Raindrops on roses and whiskers on kittens Bright copper kettles with warm woolen mittens Brown paper packages tied up with strings These are a few of my favorite things
Julie Andrews will always be remembered for singing “My Favorite Things” in The Sound of Music, but I like John Coltrane’s soprano sax jazz classic of Rodgers and Hammerstein’s beloved song. Coltrane not only “covered it,” he adapted it, re-interpreted it, imbued it with richly diverse colors and unexpected rhythmic twists. He reinvented it. He did with a soprano sax and a song what many of us have managed to do with our changed bodies and our lives.
One of my favorite activities has always been swimming, but since becoming paralyzed, floating in a cocoon of pure relaxation is even better. Lying on my back with my arms stretched over my head and letting the water support my body stretches my spine in an almost orgasmic way. Gravity disappears, my breathing slows, and my purpose is to be still, nothing more. Under the right conditions, a swimming pool can become a meditation chamber.
Then there’s a different kind of pool. During my 16-week rehabilitation so many years ago, I learned I could adapt my pool shooting technique. Sighting in on the cue ball and my target from table level, circling the table nimbly and quickly on wheels, using the rails for propulsion and checking all the angles, I improved on my “able-bodied” game of eight ball. Put that on the list of my favorite things.

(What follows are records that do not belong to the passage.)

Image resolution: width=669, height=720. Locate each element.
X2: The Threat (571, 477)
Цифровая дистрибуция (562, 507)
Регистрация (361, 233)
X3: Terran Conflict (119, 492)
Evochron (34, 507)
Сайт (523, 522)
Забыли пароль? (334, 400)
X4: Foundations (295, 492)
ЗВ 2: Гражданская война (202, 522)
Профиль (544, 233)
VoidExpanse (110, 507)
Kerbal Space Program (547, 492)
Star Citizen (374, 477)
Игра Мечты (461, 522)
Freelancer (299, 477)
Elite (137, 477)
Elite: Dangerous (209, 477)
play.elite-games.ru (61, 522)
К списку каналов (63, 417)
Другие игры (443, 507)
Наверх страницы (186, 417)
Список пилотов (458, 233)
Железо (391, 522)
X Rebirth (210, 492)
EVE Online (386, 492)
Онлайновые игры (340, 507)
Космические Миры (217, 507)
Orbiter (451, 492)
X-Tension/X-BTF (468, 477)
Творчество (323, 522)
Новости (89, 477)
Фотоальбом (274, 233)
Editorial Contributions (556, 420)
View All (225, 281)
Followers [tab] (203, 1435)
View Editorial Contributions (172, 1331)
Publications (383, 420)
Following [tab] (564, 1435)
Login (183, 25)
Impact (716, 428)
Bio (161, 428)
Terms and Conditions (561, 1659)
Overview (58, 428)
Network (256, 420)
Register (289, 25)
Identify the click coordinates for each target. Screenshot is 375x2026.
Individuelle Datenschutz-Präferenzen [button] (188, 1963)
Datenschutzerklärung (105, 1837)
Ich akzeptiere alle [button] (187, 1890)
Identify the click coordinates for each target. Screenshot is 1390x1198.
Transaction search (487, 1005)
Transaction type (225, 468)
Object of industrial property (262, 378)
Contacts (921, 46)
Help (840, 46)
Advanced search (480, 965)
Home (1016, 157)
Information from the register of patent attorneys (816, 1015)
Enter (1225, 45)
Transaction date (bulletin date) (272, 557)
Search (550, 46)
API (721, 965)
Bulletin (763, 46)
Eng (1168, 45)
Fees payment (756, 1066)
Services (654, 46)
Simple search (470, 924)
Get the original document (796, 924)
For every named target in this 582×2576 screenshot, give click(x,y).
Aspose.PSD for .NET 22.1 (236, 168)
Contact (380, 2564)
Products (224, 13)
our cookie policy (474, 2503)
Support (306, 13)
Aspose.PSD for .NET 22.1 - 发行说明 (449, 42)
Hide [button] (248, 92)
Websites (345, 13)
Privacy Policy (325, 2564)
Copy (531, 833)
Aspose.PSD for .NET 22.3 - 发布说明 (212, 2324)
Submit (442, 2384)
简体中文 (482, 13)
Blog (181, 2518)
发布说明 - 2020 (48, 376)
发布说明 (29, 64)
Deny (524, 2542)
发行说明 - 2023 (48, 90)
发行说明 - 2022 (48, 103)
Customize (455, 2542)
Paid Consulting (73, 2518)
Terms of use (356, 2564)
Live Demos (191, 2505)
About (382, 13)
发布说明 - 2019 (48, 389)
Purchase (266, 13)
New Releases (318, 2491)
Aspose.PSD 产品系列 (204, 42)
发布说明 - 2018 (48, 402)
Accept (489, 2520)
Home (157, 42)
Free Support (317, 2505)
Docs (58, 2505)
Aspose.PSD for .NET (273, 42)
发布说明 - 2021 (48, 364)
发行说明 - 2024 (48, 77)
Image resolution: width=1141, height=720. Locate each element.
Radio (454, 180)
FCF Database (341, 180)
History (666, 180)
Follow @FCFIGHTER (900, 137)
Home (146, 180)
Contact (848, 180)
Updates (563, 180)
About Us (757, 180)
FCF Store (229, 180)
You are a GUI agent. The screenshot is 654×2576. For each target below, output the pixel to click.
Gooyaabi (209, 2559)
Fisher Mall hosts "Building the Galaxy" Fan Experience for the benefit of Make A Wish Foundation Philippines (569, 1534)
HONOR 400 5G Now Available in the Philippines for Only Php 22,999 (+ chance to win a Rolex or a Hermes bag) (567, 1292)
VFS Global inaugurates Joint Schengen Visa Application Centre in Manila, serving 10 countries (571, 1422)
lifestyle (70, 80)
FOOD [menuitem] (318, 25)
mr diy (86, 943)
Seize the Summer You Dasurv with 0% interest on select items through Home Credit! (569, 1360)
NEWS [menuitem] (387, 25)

And driving. Just driving has become one of my most enjoyable activities. My wife and I like to engage in “free driving” — going wherever the road leads us, usually somewhere on a country road, but not always. The name of the game is to wind up in a location that is entirely new, a game of discovery. Once there, the trick is to appreciate it for whatever it is. It could be an overlook, a small valley, a unique neighborhood, a sunny glade, a mossy forest.
Tractor driving is vastly different from free driving — no departing from the task at hand. In the midst of mind-numbing vibration and driving boring straight lines, I discovered that singing the blues, no, shouting the blues, was the perfect thing to do while plowing the back 40. It’s amazing how uninhibited you can be shouting at the top of your lungs, making up mindless lyrics while the diesel engine drowns out the sour notes.
Now, as I approach 70, it is the small things that make me happy, moments that are less about myself and more about others: watching my near-naked grandsons play in a sprinkler, shaking up a grapefruit and tequila cocktail for my wife, learning about other wheelers embarking on their own challenging journeys.
But what all of these things have in common is that decades ago, lying in a Stryker frame contemplating an uncertain future, I could not have imagined being able to do any of them.